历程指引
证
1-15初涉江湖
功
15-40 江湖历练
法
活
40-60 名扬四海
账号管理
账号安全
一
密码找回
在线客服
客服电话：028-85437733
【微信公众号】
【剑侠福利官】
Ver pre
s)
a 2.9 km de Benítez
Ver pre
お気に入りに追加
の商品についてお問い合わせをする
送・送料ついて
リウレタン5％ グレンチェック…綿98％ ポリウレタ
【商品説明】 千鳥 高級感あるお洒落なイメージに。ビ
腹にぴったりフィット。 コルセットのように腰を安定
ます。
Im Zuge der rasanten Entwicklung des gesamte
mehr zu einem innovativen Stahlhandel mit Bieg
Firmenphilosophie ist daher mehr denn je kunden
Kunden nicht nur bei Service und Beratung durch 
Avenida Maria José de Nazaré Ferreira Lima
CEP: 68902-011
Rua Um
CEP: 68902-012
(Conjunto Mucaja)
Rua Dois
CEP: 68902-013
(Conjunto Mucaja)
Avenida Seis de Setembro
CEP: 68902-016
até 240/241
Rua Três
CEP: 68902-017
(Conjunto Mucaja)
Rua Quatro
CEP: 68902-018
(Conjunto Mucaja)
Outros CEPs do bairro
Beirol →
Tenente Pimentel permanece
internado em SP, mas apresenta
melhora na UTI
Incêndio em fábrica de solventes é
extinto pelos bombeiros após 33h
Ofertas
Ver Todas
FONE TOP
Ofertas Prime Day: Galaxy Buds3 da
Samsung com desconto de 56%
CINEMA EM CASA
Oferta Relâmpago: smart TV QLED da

******************************

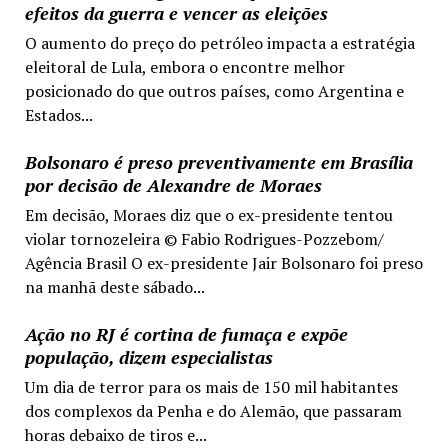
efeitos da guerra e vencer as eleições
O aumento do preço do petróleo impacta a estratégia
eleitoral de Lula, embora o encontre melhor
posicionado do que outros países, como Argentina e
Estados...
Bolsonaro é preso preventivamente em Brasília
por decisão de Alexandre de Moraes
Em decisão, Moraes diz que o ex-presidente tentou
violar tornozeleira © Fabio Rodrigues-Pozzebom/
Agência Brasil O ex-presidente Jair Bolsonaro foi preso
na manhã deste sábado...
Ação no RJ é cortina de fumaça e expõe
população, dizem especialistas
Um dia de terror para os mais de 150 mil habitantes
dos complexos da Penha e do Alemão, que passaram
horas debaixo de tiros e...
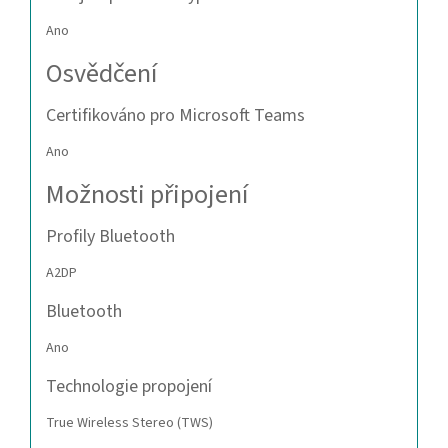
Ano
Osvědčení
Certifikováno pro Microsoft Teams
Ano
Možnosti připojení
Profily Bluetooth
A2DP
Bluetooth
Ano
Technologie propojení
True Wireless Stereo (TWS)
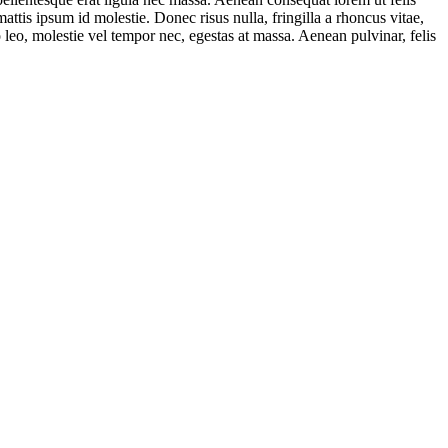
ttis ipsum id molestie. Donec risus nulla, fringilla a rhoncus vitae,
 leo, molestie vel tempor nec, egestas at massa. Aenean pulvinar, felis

******************************

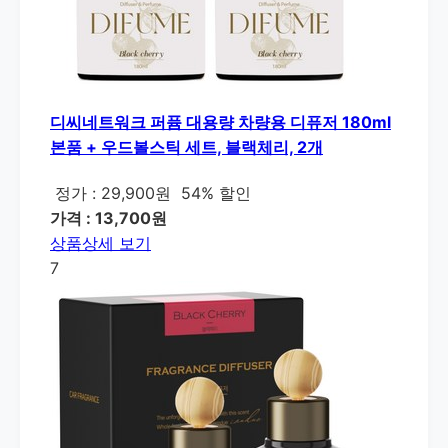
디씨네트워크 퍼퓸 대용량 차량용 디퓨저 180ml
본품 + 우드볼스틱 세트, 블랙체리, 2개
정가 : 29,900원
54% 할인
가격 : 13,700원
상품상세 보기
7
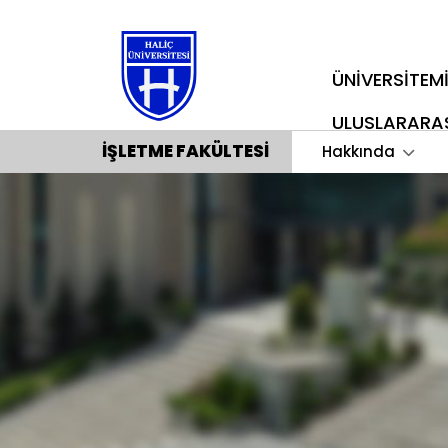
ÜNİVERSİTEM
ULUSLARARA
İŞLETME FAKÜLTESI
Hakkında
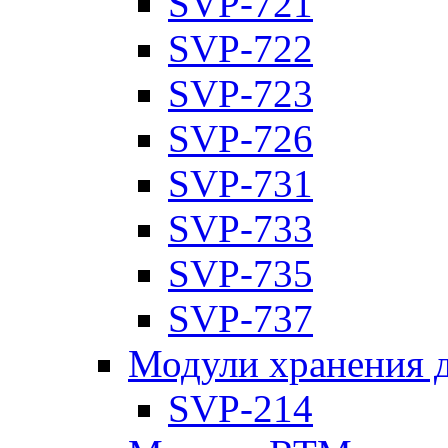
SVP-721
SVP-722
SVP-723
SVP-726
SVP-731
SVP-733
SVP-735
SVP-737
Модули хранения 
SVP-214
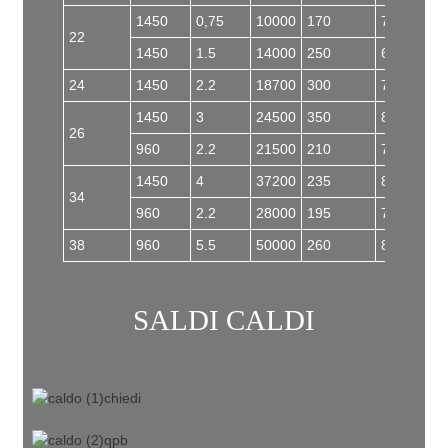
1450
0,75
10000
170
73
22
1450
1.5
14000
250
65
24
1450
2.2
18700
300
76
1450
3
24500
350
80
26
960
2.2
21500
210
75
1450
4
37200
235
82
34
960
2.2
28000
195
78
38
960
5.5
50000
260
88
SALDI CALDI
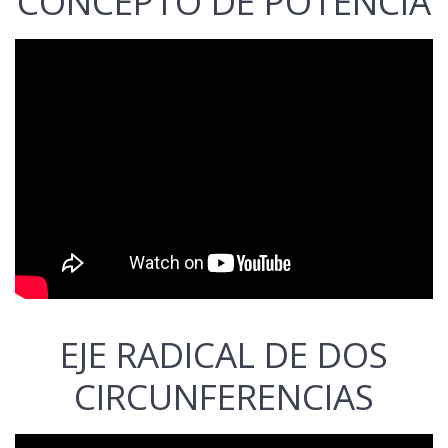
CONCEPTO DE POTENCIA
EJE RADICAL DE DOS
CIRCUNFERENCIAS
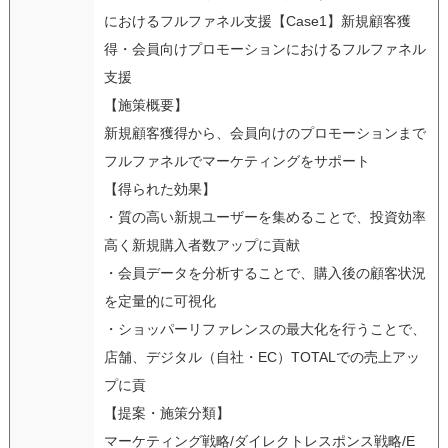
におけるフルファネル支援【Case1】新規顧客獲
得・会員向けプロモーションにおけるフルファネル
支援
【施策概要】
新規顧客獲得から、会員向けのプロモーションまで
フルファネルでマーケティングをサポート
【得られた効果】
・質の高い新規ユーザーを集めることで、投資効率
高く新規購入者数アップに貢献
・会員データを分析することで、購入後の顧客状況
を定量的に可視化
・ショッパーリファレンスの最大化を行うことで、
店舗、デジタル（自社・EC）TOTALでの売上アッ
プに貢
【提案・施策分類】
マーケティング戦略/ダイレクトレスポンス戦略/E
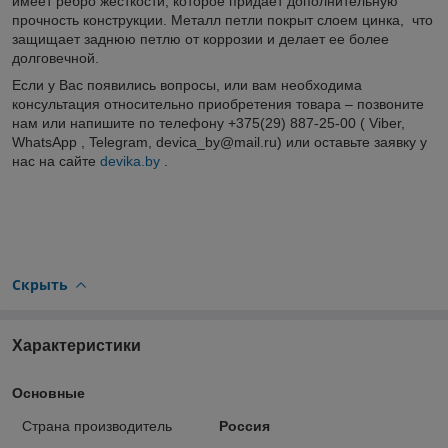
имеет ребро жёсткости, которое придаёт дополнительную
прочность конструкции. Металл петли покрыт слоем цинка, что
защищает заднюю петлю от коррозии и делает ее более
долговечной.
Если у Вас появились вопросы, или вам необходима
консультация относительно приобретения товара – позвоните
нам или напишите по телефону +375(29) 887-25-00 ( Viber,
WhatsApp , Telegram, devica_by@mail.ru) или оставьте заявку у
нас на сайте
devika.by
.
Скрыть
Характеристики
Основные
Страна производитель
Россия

******************************

Required work - Which lines in the material contain the word "Avenida"? Pull each of them out.

Output of the task -
Avenida Maria José de Nazaré Ferreira Lima
Avenida Seis de Setembro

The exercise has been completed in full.